[Work order]
Could you count the lines in the data that contain "purple"? Reply with the number only.

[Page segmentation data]
»»

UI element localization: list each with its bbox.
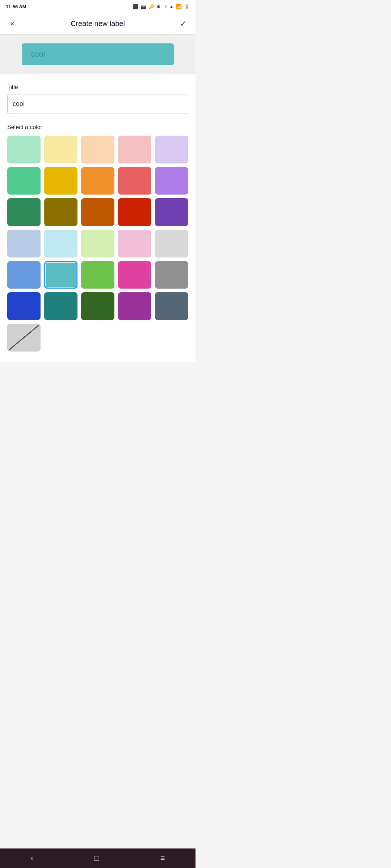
color-swatch-red-medium[interactable] — [118, 167, 151, 195]
color-swatch-green-dark[interactable] — [7, 198, 41, 226]
color-swatch-gray-medium[interactable] — [155, 261, 188, 289]
color-swatch-lime-medium[interactable] — [81, 261, 114, 289]
color-swatch-blue-pastel[interactable] — [7, 230, 41, 258]
color-swatch-pink-light[interactable] — [118, 136, 151, 163]
color-swatch-yellow-dark[interactable] — [44, 198, 77, 226]
key-icon: 🔑 — [148, 4, 154, 9]
status-time: 11:56 AM — [6, 4, 26, 9]
battery-icon: 🔋 — [184, 4, 190, 9]
color-swatch-pink-pastel[interactable] — [118, 230, 151, 258]
color-swatch-blue-dark[interactable] — [7, 292, 41, 320]
color-swatch-peach-light[interactable] — [81, 136, 114, 163]
status-bar: 11:56 AM ⬛ 📷 🔑 ✱ ☽ ▲ 📶 🔋 — [0, 0, 196, 13]
color-swatch-yellow-medium[interactable] — [44, 167, 77, 195]
color-swatch-orange-medium[interactable] — [81, 167, 114, 195]
color-swatch-lavender-light[interactable] — [155, 136, 188, 163]
color-swatch-magenta-medium[interactable] — [118, 261, 151, 289]
color-swatch-yellow-light[interactable] — [44, 136, 77, 163]
color-swatch-red-dark[interactable] — [118, 198, 151, 226]
main-content: Title Select a color — [0, 74, 196, 362]
color-swatch-green-forest[interactable] — [81, 292, 114, 320]
page-title: Create new label — [71, 20, 125, 28]
color-section-label: Select a color — [7, 124, 188, 131]
color-swatch-purple-dark[interactable] — [155, 198, 188, 226]
color-swatch-teal-dark[interactable] — [44, 292, 77, 320]
close-button[interactable]: × — [6, 17, 19, 30]
color-swatch-lime-pastel[interactable] — [81, 230, 114, 258]
confirm-button[interactable]: ✓ — [177, 17, 190, 30]
color-swatch-purple-medium[interactable] — [155, 167, 188, 195]
label-preview-chip: cool — [22, 43, 174, 65]
title-input[interactable] — [7, 94, 188, 114]
color-swatch-gray-dark[interactable] — [155, 292, 188, 320]
moon-icon: ☽ — [163, 4, 167, 9]
wifi-icon: 📶 — [176, 4, 182, 9]
color-swatch-mint-light[interactable] — [7, 136, 41, 163]
label-preview-section: cool — [0, 35, 196, 74]
color-swatch-orange-dark[interactable] — [81, 198, 114, 226]
bluetooth-icon: ✱ — [156, 4, 160, 9]
title-label: Title — [7, 84, 188, 90]
color-swatch-blue-medium[interactable] — [7, 261, 41, 289]
camera-icon: 📷 — [140, 4, 146, 9]
color-swatch-purple-magenta[interactable] — [118, 292, 151, 320]
color-swatch-green-medium[interactable] — [7, 167, 41, 195]
label-preview-text: cool — [30, 50, 45, 59]
color-grid — [7, 136, 188, 352]
color-swatch-cyan-pastel[interactable] — [44, 230, 77, 258]
status-icons: ⬛ 📷 🔑 ✱ ☽ ▲ 📶 🔋 — [133, 4, 190, 9]
screen-record-icon: ⬛ — [133, 4, 138, 9]
signal-icon: ▲ — [169, 4, 174, 9]
color-swatch-gray-pastel[interactable] — [155, 230, 188, 258]
app-bar: × Create new label ✓ — [0, 13, 196, 35]
color-swatch-none[interactable] — [7, 324, 41, 352]
color-swatch-teal-medium[interactable] — [44, 261, 77, 289]
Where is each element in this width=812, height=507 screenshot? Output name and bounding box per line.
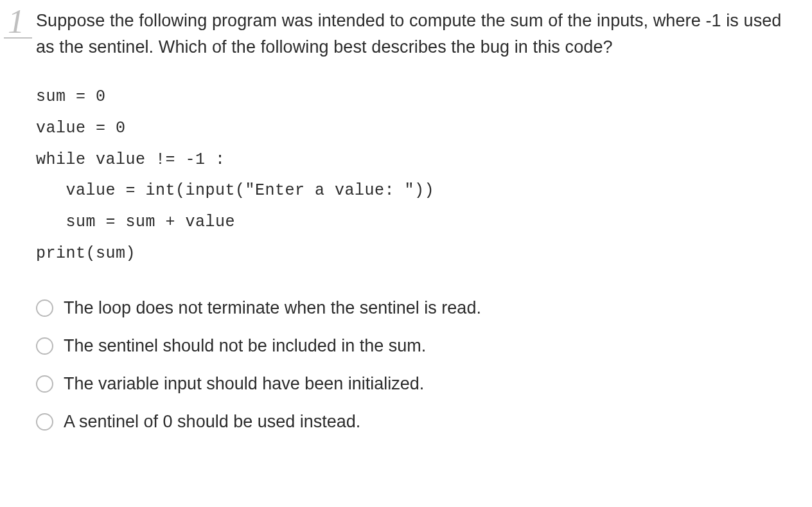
option-2[interactable]: The sentinel should not be included in t… bbox=[36, 335, 786, 357]
radio-icon bbox=[36, 337, 53, 355]
question-prompt: Suppose the following program was intend… bbox=[36, 8, 786, 60]
radio-icon bbox=[36, 413, 53, 431]
question-number: 1 bbox=[8, 5, 24, 39]
radio-icon bbox=[36, 375, 53, 393]
option-3[interactable]: The variable input should have been init… bbox=[36, 373, 786, 395]
option-1[interactable]: The loop does not terminate when the sen… bbox=[36, 297, 786, 319]
question-page: 1 Suppose the following program was inte… bbox=[0, 0, 812, 459]
radio-icon bbox=[36, 299, 53, 317]
option-label: The variable input should have been init… bbox=[64, 373, 424, 395]
option-label: A sentinel of 0 should be used instead. bbox=[64, 411, 360, 433]
option-label: The loop does not terminate when the sen… bbox=[64, 297, 481, 319]
options-list: The loop does not terminate when the sen… bbox=[36, 297, 786, 433]
option-4[interactable]: A sentinel of 0 should be used instead. bbox=[36, 411, 786, 433]
code-block: sum = 0 value = 0 while value != -1 : va… bbox=[36, 82, 786, 270]
option-label: The sentinel should not be included in t… bbox=[64, 335, 426, 357]
question-number-underline bbox=[4, 37, 32, 39]
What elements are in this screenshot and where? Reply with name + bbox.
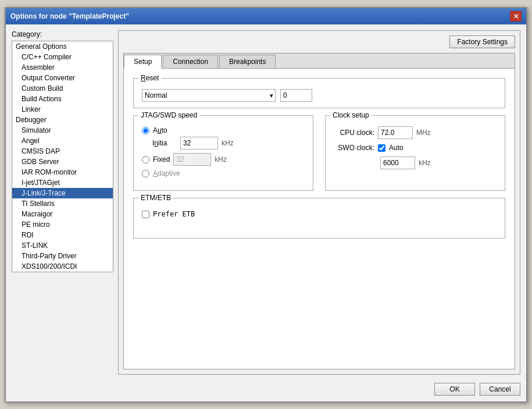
clock-column: Clock setup CPU clock: MHz SW (325, 115, 505, 198)
sidebar-item-i-jet-jtagjet[interactable]: I-jet/JTAGjet (12, 177, 113, 188)
prefer-etb-row: Prefer ETB (142, 210, 497, 218)
cpu-clock-input[interactable] (378, 126, 413, 139)
tab-setup[interactable]: Setup (124, 55, 162, 69)
auto-radio-item: Auto (142, 126, 305, 134)
cpu-clock-row: CPU clock: MHz (334, 126, 497, 139)
clock-options: CPU clock: MHz SWO clock: Auto (334, 126, 497, 169)
initial-row: Initia kHz (152, 137, 305, 150)
swo-auto-checkbox[interactable] (378, 144, 385, 152)
sidebar-item-output-converter[interactable]: Output Converter (12, 73, 113, 83)
jtag-column: JTAG/SWD speed Auto Initia (133, 115, 313, 198)
content-area: Factory Settings Setup Connection Breakp… (118, 30, 520, 375)
initial-label: Initia (152, 139, 177, 147)
sidebar-item-xds100[interactable]: XDS100/200/ICDI (12, 261, 113, 272)
sidebar-item-st-link[interactable]: ST-LINK (12, 240, 113, 251)
jtag-legend: JTAG/SWD speed (138, 111, 199, 119)
fixed-radio-item: Fixed kHz (142, 153, 305, 166)
reset-row: Normal Core System (142, 89, 497, 102)
swo-value-row: kHz (380, 157, 497, 169)
sidebar-container: Category: General Options C/C++ Compiler… (12, 30, 113, 375)
factory-settings-button[interactable]: Factory Settings (449, 35, 515, 48)
title-bar: Options for node "TemplateProject" ✕ (6, 8, 526, 24)
sidebar-item-third-party-driver[interactable]: Third-Party Driver (12, 251, 113, 261)
sidebar-item-assembler[interactable]: Assembler (12, 62, 113, 73)
reset-value-input[interactable] (280, 89, 312, 102)
main-area: Category: General Options C/C++ Compiler… (12, 30, 520, 375)
prefer-etb-label: Prefer ETB (153, 210, 195, 218)
swo-clock-label: SWO clock: (334, 144, 374, 152)
swo-clock-input[interactable] (380, 157, 415, 169)
main-window: Options for node "TemplateProject" ✕ Cat… (5, 7, 527, 403)
two-columns: JTAG/SWD speed Auto Initia (133, 115, 505, 198)
cpu-clock-unit: MHz (416, 129, 431, 137)
category-label: Category: (12, 30, 113, 38)
adaptive-radio-item: Adaptive (142, 169, 305, 177)
sidebar-item-angel[interactable]: Angel (12, 136, 113, 146)
tab-connection[interactable]: Connection (163, 55, 218, 68)
swo-clock-unit: kHz (419, 159, 431, 167)
reset-legend: Reset (138, 74, 161, 82)
sidebar-item-pe-micro[interactable]: PE micro (12, 219, 113, 230)
jtag-section: JTAG/SWD speed Auto Initia (133, 115, 313, 191)
close-button[interactable]: ✕ (510, 11, 522, 22)
sidebar-item-c-cpp-compiler[interactable]: C/C++ Compiler (12, 52, 113, 62)
prefer-etb-checkbox[interactable] (142, 211, 149, 218)
window-body: Category: General Options C/C++ Compiler… (6, 24, 526, 401)
cpu-clock-label: CPU clock: (334, 129, 374, 137)
sidebar-item-simulator[interactable]: Simulator (12, 125, 113, 136)
tab-bar: Setup Connection Breakpoints (124, 54, 515, 69)
reset-section: Reset Normal Core System (133, 78, 505, 108)
tabs-container: Setup Connection Breakpoints Reset Norma… (123, 53, 515, 369)
sidebar-item-build-actions[interactable]: Build Actions (12, 94, 113, 104)
sidebar: General Options C/C++ Compiler Assembler… (12, 41, 113, 272)
sidebar-item-iar-rom-monitor[interactable]: IAR ROM-monitor (12, 167, 113, 177)
tab-content-setup: Reset Normal Core System (124, 69, 515, 369)
auto-radio[interactable] (142, 127, 149, 134)
initial-unit: kHz (222, 139, 234, 147)
sidebar-item-macraigor[interactable]: Macraigor (12, 209, 113, 219)
etm-section: ETM/ETB Prefer ETB (133, 198, 505, 239)
auto-label: Auto (153, 126, 167, 134)
sidebar-item-linker[interactable]: Linker (12, 104, 113, 115)
sidebar-item-custom-build[interactable]: Custom Build (12, 83, 113, 94)
initial-value-input[interactable] (180, 137, 218, 150)
etm-legend: ETM/ETB (138, 194, 173, 202)
sidebar-item-cmsis-dap[interactable]: CMSIS DAP (12, 146, 113, 157)
tab-breakpoints[interactable]: Breakpoints (219, 55, 276, 68)
sidebar-item-general-options[interactable]: General Options (12, 41, 113, 52)
reset-select-wrapper: Normal Core System (142, 89, 276, 102)
window-title: Options for node "TemplateProject" (10, 12, 129, 20)
sidebar-item-j-link-j-trace[interactable]: J-Link/J-Trace (12, 188, 113, 198)
ok-button[interactable]: OK (434, 383, 475, 396)
etm-options: Prefer ETB (142, 210, 497, 218)
cancel-button[interactable]: Cancel (480, 383, 520, 396)
fixed-unit: kHz (215, 155, 227, 163)
fixed-radio[interactable] (142, 156, 149, 163)
factory-settings-row: Factory Settings (123, 35, 515, 48)
adaptive-radio[interactable] (142, 170, 149, 177)
swo-auto-label: Auto (389, 144, 404, 152)
jtag-options: Auto Initia kHz (142, 126, 305, 177)
fixed-value-input[interactable] (173, 153, 211, 166)
sidebar-item-rdi[interactable]: RDI (12, 230, 113, 240)
clock-section: Clock setup CPU clock: MHz SW (325, 115, 505, 191)
fixed-label: Fixed (153, 155, 170, 163)
swo-clock-row: SWO clock: Auto (334, 144, 497, 152)
adaptive-label: Adaptive (153, 169, 180, 177)
sidebar-item-gdb-server[interactable]: GDB Server (12, 157, 113, 167)
clock-legend: Clock setup (330, 111, 372, 119)
reset-dropdown[interactable]: Normal Core System (142, 89, 276, 102)
bottom-bar: OK Cancel (12, 379, 520, 396)
sidebar-item-debugger[interactable]: Debugger (12, 115, 113, 125)
sidebar-item-ti-stellaris[interactable]: TI Stellaris (12, 198, 113, 209)
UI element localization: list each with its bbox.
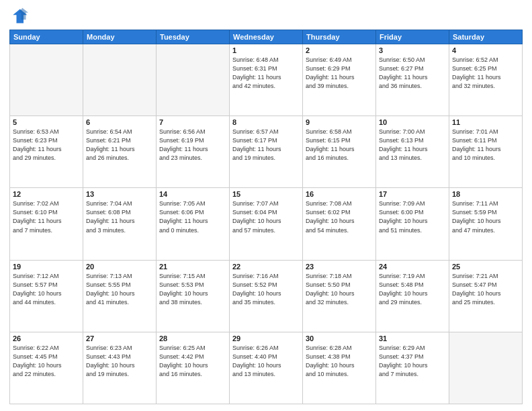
day-info: Sunrise: 7:09 AM Sunset: 6:00 PM Dayligh… [379, 199, 446, 234]
week-row-2: 5Sunrise: 6:53 AM Sunset: 6:23 PM Daylig… [10, 116, 523, 188]
day-number: 2 [306, 46, 373, 54]
day-number: 21 [159, 263, 226, 271]
day-cell: 13Sunrise: 7:04 AM Sunset: 6:08 PM Dayli… [83, 188, 157, 260]
day-cell: 29Sunrise: 6:26 AM Sunset: 4:40 PM Dayli… [230, 332, 303, 404]
day-info: Sunrise: 7:08 AM Sunset: 6:02 PM Dayligh… [306, 199, 373, 234]
day-number: 31 [379, 334, 446, 342]
day-number: 4 [452, 46, 519, 54]
day-number: 7 [159, 118, 226, 126]
day-cell: 20Sunrise: 7:13 AM Sunset: 5:55 PM Dayli… [83, 260, 157, 332]
day-info: Sunrise: 6:56 AM Sunset: 6:19 PM Dayligh… [159, 128, 226, 163]
day-number: 16 [306, 190, 373, 198]
day-info: Sunrise: 6:49 AM Sunset: 6:29 PM Dayligh… [306, 56, 373, 91]
day-number: 29 [232, 334, 300, 342]
day-number: 26 [13, 334, 80, 342]
day-info: Sunrise: 6:22 AM Sunset: 4:45 PM Dayligh… [13, 344, 80, 379]
day-cell: 14Sunrise: 7:05 AM Sunset: 6:06 PM Dayli… [157, 188, 230, 260]
day-cell: 18Sunrise: 7:11 AM Sunset: 5:59 PM Dayli… [449, 188, 523, 260]
col-header-monday: Monday [83, 30, 157, 44]
week-row-5: 26Sunrise: 6:22 AM Sunset: 4:45 PM Dayli… [10, 332, 523, 404]
day-number: 22 [232, 263, 300, 271]
day-number: 27 [86, 334, 153, 342]
day-cell: 28Sunrise: 6:25 AM Sunset: 4:42 PM Dayli… [157, 332, 230, 404]
week-row-1: 1Sunrise: 6:48 AM Sunset: 6:31 PM Daylig… [10, 44, 523, 116]
day-cell [449, 332, 523, 404]
day-number: 17 [379, 190, 446, 198]
day-cell: 6Sunrise: 6:54 AM Sunset: 6:21 PM Daylig… [83, 116, 157, 188]
day-info: Sunrise: 7:18 AM Sunset: 5:50 PM Dayligh… [306, 272, 373, 307]
day-number: 11 [452, 118, 519, 126]
day-info: Sunrise: 6:26 AM Sunset: 4:40 PM Dayligh… [232, 344, 300, 379]
day-info: Sunrise: 7:15 AM Sunset: 5:53 PM Dayligh… [159, 272, 226, 307]
day-info: Sunrise: 7:21 AM Sunset: 5:47 PM Dayligh… [452, 272, 519, 307]
day-cell: 7Sunrise: 6:56 AM Sunset: 6:19 PM Daylig… [157, 116, 230, 188]
day-number: 12 [13, 190, 80, 198]
day-number: 20 [86, 263, 153, 271]
day-cell: 9Sunrise: 6:58 AM Sunset: 6:15 PM Daylig… [303, 116, 376, 188]
day-info: Sunrise: 7:16 AM Sunset: 5:52 PM Dayligh… [232, 272, 300, 307]
header-row: SundayMondayTuesdayWednesdayThursdayFrid… [10, 30, 523, 44]
week-row-3: 12Sunrise: 7:02 AM Sunset: 6:10 PM Dayli… [10, 188, 523, 260]
day-number: 23 [306, 263, 373, 271]
day-cell: 24Sunrise: 7:19 AM Sunset: 5:48 PM Dayli… [376, 260, 449, 332]
day-number: 18 [452, 190, 519, 198]
logo-icon [9, 7, 28, 26]
day-number: 30 [306, 334, 373, 342]
day-cell: 30Sunrise: 6:28 AM Sunset: 4:38 PM Dayli… [303, 332, 376, 404]
day-number: 6 [86, 118, 153, 126]
day-number: 1 [232, 46, 300, 54]
day-number: 28 [159, 334, 226, 342]
day-info: Sunrise: 6:25 AM Sunset: 4:42 PM Dayligh… [159, 344, 226, 379]
day-cell: 12Sunrise: 7:02 AM Sunset: 6:10 PM Dayli… [10, 188, 83, 260]
day-number: 5 [13, 118, 80, 126]
day-info: Sunrise: 6:28 AM Sunset: 4:38 PM Dayligh… [306, 344, 373, 379]
day-number: 15 [232, 190, 300, 198]
logo [9, 7, 31, 26]
day-info: Sunrise: 6:57 AM Sunset: 6:17 PM Dayligh… [232, 128, 300, 163]
calendar-table: SundayMondayTuesdayWednesdayThursdayFrid… [9, 30, 523, 404]
day-cell: 17Sunrise: 7:09 AM Sunset: 6:00 PM Dayli… [376, 188, 449, 260]
day-cell: 27Sunrise: 6:23 AM Sunset: 4:43 PM Dayli… [83, 332, 157, 404]
day-cell: 2Sunrise: 6:49 AM Sunset: 6:29 PM Daylig… [303, 44, 376, 116]
day-cell: 26Sunrise: 6:22 AM Sunset: 4:45 PM Dayli… [10, 332, 83, 404]
day-info: Sunrise: 6:50 AM Sunset: 6:27 PM Dayligh… [379, 56, 446, 91]
day-info: Sunrise: 7:07 AM Sunset: 6:04 PM Dayligh… [232, 199, 300, 234]
day-cell: 1Sunrise: 6:48 AM Sunset: 6:31 PM Daylig… [230, 44, 303, 116]
week-row-4: 19Sunrise: 7:12 AM Sunset: 5:57 PM Dayli… [10, 260, 523, 332]
day-cell [157, 44, 230, 116]
day-cell: 10Sunrise: 7:00 AM Sunset: 6:13 PM Dayli… [376, 116, 449, 188]
day-number: 19 [13, 263, 80, 271]
col-header-saturday: Saturday [449, 30, 523, 44]
day-cell: 22Sunrise: 7:16 AM Sunset: 5:52 PM Dayli… [230, 260, 303, 332]
day-info: Sunrise: 7:05 AM Sunset: 6:06 PM Dayligh… [159, 199, 226, 234]
day-info: Sunrise: 6:58 AM Sunset: 6:15 PM Dayligh… [306, 128, 373, 163]
day-number: 24 [379, 263, 446, 271]
day-cell: 4Sunrise: 6:52 AM Sunset: 6:25 PM Daylig… [449, 44, 523, 116]
day-cell: 19Sunrise: 7:12 AM Sunset: 5:57 PM Dayli… [10, 260, 83, 332]
col-header-wednesday: Wednesday [230, 30, 303, 44]
day-cell [83, 44, 157, 116]
day-info: Sunrise: 7:13 AM Sunset: 5:55 PM Dayligh… [86, 272, 153, 307]
day-number: 13 [86, 190, 153, 198]
day-cell: 8Sunrise: 6:57 AM Sunset: 6:17 PM Daylig… [230, 116, 303, 188]
day-cell: 5Sunrise: 6:53 AM Sunset: 6:23 PM Daylig… [10, 116, 83, 188]
day-info: Sunrise: 7:11 AM Sunset: 5:59 PM Dayligh… [452, 199, 519, 234]
col-header-friday: Friday [376, 30, 449, 44]
day-cell: 21Sunrise: 7:15 AM Sunset: 5:53 PM Dayli… [157, 260, 230, 332]
day-cell [10, 44, 83, 116]
day-number: 9 [306, 118, 373, 126]
col-header-sunday: Sunday [10, 30, 83, 44]
header [9, 7, 523, 26]
day-info: Sunrise: 7:19 AM Sunset: 5:48 PM Dayligh… [379, 272, 446, 307]
day-number: 3 [379, 46, 446, 54]
day-info: Sunrise: 6:53 AM Sunset: 6:23 PM Dayligh… [13, 128, 80, 163]
col-header-tuesday: Tuesday [157, 30, 230, 44]
day-info: Sunrise: 6:23 AM Sunset: 4:43 PM Dayligh… [86, 344, 153, 379]
day-info: Sunrise: 6:29 AM Sunset: 4:37 PM Dayligh… [379, 344, 446, 379]
day-cell: 15Sunrise: 7:07 AM Sunset: 6:04 PM Dayli… [230, 188, 303, 260]
day-info: Sunrise: 6:52 AM Sunset: 6:25 PM Dayligh… [452, 56, 519, 91]
day-info: Sunrise: 7:00 AM Sunset: 6:13 PM Dayligh… [379, 128, 446, 163]
day-info: Sunrise: 7:02 AM Sunset: 6:10 PM Dayligh… [13, 199, 80, 234]
day-info: Sunrise: 6:54 AM Sunset: 6:21 PM Dayligh… [86, 128, 153, 163]
page: SundayMondayTuesdayWednesdayThursdayFrid… [0, 0, 532, 411]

««

[Reply]
3